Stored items
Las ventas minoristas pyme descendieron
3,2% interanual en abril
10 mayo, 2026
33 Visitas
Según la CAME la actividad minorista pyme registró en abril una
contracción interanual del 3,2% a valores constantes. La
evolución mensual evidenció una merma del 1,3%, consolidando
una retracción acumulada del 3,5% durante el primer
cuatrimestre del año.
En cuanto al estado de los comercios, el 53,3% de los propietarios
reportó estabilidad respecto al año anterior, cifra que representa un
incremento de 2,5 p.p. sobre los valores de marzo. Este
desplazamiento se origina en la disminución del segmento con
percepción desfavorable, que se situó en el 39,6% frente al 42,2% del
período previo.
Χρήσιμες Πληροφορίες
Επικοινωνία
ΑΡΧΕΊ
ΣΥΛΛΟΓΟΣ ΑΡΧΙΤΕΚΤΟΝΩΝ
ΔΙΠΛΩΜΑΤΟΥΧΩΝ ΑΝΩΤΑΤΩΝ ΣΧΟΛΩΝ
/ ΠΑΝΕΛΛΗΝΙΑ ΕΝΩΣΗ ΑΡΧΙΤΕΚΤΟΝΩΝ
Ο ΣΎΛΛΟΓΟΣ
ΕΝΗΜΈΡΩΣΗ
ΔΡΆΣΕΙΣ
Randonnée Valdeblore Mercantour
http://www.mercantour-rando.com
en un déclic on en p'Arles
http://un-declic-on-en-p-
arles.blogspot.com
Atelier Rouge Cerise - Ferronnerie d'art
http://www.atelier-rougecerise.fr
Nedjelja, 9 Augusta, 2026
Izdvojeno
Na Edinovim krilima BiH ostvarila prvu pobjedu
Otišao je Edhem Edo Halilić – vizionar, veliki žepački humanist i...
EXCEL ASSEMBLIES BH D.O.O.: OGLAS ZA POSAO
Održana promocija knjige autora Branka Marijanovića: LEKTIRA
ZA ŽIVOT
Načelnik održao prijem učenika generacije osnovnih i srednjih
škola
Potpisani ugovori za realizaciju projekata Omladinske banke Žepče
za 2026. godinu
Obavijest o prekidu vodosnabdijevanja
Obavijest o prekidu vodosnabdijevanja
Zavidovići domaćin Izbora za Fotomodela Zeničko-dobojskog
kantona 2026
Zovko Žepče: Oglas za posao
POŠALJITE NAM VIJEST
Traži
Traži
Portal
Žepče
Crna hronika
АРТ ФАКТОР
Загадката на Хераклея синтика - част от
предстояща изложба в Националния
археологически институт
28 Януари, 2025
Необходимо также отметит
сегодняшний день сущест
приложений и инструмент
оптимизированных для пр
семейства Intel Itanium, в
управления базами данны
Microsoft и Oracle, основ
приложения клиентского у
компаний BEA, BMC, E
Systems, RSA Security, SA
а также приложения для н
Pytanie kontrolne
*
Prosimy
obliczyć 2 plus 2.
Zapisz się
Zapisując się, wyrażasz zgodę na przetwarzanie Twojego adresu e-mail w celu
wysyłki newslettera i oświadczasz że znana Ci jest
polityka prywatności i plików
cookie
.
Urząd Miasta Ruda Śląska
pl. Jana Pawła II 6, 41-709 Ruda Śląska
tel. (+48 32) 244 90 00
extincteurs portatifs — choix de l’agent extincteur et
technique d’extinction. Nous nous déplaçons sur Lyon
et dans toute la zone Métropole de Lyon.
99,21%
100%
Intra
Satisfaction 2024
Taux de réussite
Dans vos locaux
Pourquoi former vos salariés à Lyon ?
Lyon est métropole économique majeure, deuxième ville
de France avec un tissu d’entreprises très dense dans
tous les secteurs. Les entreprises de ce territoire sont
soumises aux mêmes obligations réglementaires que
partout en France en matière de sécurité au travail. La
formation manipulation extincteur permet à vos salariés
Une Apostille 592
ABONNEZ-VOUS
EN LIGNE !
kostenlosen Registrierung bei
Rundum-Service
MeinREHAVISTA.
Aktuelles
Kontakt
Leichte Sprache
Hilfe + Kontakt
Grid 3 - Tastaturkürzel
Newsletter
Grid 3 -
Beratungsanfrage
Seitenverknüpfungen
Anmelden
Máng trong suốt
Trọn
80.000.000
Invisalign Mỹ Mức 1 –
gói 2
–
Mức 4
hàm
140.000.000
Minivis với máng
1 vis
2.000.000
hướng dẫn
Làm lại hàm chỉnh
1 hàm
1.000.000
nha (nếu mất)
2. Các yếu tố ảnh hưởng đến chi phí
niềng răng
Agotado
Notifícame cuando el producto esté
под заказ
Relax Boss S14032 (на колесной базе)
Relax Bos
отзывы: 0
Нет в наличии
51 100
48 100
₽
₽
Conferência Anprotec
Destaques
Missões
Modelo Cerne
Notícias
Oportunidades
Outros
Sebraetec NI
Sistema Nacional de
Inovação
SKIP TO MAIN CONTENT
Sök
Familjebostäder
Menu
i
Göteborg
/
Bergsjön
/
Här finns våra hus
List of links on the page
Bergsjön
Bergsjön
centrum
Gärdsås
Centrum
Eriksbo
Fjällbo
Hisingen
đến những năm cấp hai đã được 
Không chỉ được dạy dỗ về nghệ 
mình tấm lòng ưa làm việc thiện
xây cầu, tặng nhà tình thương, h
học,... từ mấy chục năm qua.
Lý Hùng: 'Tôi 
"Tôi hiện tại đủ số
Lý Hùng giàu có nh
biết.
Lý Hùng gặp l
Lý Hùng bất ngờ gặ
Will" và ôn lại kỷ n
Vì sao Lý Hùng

Your assignment —
Could you return all of the entries exactly as they stand?

Answer for this exercise —
Las ventas minoristas pyme descendieron
3,2% interanual en abril
10 mayo, 2026
33 Visitas
Según la CAME la actividad minorista pyme registró en abril una
contracción interanual del 3,2% a valores constantes. La
evolución mensual evidenció una merma del 1,3%, consolidando
una retracción acumulada del 3,5% durante el primer
cuatrimestre del año.
En cuanto al estado de los comercios, el 53,3% de los propietarios
reportó estabilidad respecto al año anterior, cifra que representa un
incremento de 2,5 p.p. sobre los valores de marzo. Este
desplazamiento se origina en la disminución del segmento con
percepción desfavorable, que se situó en el 39,6% frente al 42,2% del
período previo.
Χρήσιμες Πληροφορίες
Επικοινωνία
ΑΡΧΕΊ
ΣΥΛΛΟΓΟΣ ΑΡΧΙΤΕΚΤΟΝΩΝ
ΔΙΠΛΩΜΑΤΟΥΧΩΝ ΑΝΩΤΑΤΩΝ ΣΧΟΛΩΝ
/ ΠΑΝΕΛΛΗΝΙΑ ΕΝΩΣΗ ΑΡΧΙΤΕΚΤΟΝΩΝ
Ο ΣΎΛΛΟΓΟΣ
ΕΝΗΜΈΡΩΣΗ
ΔΡΆΣΕΙΣ
Randonnée Valdeblore Mercantour
http://www.mercantour-rando.com
en un déclic on en p'Arles
http://un-declic-on-en-p-
arles.blogspot.com
Atelier Rouge Cerise - Ferronnerie d'art
http://www.atelier-rougecerise.fr
Nedjelja, 9 Augusta, 2026
Izdvojeno
Na Edinovim krilima BiH ostvarila prvu pobjedu
Otišao je Edhem Edo Halilić – vizionar, veliki žepački humanist i...
EXCEL ASSEMBLIES BH D.O.O.: OGLAS ZA POSAO
Održana promocija knjige autora Branka Marijanovića: LEKTIRA
ZA ŽIVOT
Načelnik održao prijem učenika generacije osnovnih i srednjih
škola
Potpisani ugovori za realizaciju projekata Omladinske banke Žepče
za 2026. godinu
Obavijest o prekidu vodosnabdijevanja
Obavijest o prekidu vodosnabdijevanja
Zavidovići domaćin Izbora za Fotomodela Zeničko-dobojskog
kantona 2026
Zovko Žepče: Oglas za posao
POŠALJITE NAM VIJEST
Traži
Traži
Portal
Žepče
Crna hronika
АРТ ФАКТОР
Загадката на Хераклея синтика - част от
предстояща изложба в Националния
археологически институт
28 Януари, 2025
Необходимо также отметит
сегодняшний день сущест
приложений и инструмент
оптимизированных для пр
семейства Intel Itanium, в
управления базами данны
Microsoft и Oracle, основ
приложения клиентского у
компаний BEA, BMC, E
Systems, RSA Security, SA
а также приложения для н
Pytanie kontrolne
*
Prosimy
obliczyć 2 plus 2.
Zapisz się
Zapisując się, wyrażasz zgodę na przetwarzanie Twojego adresu e-mail w celu
wysyłki newslettera i oświadczasz że znana Ci jest
polityka prywatności i plików
cookie
.
Urząd Miasta Ruda Śląska
pl. Jana Pawła II 6, 41-709 Ruda Śląska
tel. (+48 32) 244 90 00
extincteurs portatifs — choix de l’agent extincteur et
technique d’extinction. Nous nous déplaçons sur Lyon
et dans toute la zone Métropole de Lyon.
99,21%
100%
Intra
Satisfaction 2024
Taux de réussite
Dans vos locaux
Pourquoi former vos salariés à Lyon ?
Lyon est métropole économique majeure, deuxième ville
de France avec un tissu d’entreprises très dense dans
tous les secteurs. Les entreprises de ce territoire sont
soumises aux mêmes obligations réglementaires que
partout en France en matière de sécurité au travail. La
formation manipulation extincteur permet à vos salariés
Une Apostille 592
ABONNEZ-VOUS
EN LIGNE !
kostenlosen Registrierung bei
Rundum-Service
MeinREHAVISTA.
Aktuelles
Kontakt
Leichte Sprache
Hilfe + Kontakt
Grid 3 - Tastaturkürzel
Newsletter
Grid 3 -
Beratungsanfrage
Seitenverknüpfungen
Anmelden
Máng trong suốt
Trọn
80.000.000
Invisalign Mỹ Mức 1 –
gói 2
–
Mức 4
hàm
140.000.000
Minivis với máng
1 vis
2.000.000
hướng dẫn
Làm lại hàm chỉnh
1 hàm
1.000.000
nha (nếu mất)
2. Các yếu tố ảnh hưởng đến chi phí
niềng răng
Agotado
Notifícame cuando el producto esté
под заказ
Relax Boss S14032 (на колесной базе)
Relax Bos
отзывы: 0
Нет в наличии
51 100
48 100
₽
₽
Conferência Anprotec
Destaques
Missões
Modelo Cerne
Notícias
Oportunidades
Outros
Sebraetec NI
Sistema Nacional de
Inovação
SKIP TO MAIN CONTENT
Sök
Familjebostäder
Menu
i
Göteborg
/
Bergsjön
/
Här finns våra hus
List of links on the page
Bergsjön
Bergsjön
centrum
Gärdsås
Centrum
Eriksbo
Fjällbo
Hisingen
đến những năm cấp hai đã được 
Không chỉ được dạy dỗ về nghệ 
mình tấm lòng ưa làm việc thiện
xây cầu, tặng nhà tình thương, h
học,... từ mấy chục năm qua.
Lý Hùng: 'Tôi 
"Tôi hiện tại đủ số
Lý Hùng giàu có nh
biết.
Lý Hùng gặp l
Lý Hùng bất ngờ gặ
Will" và ôn lại kỷ n
Vì sao Lý Hùng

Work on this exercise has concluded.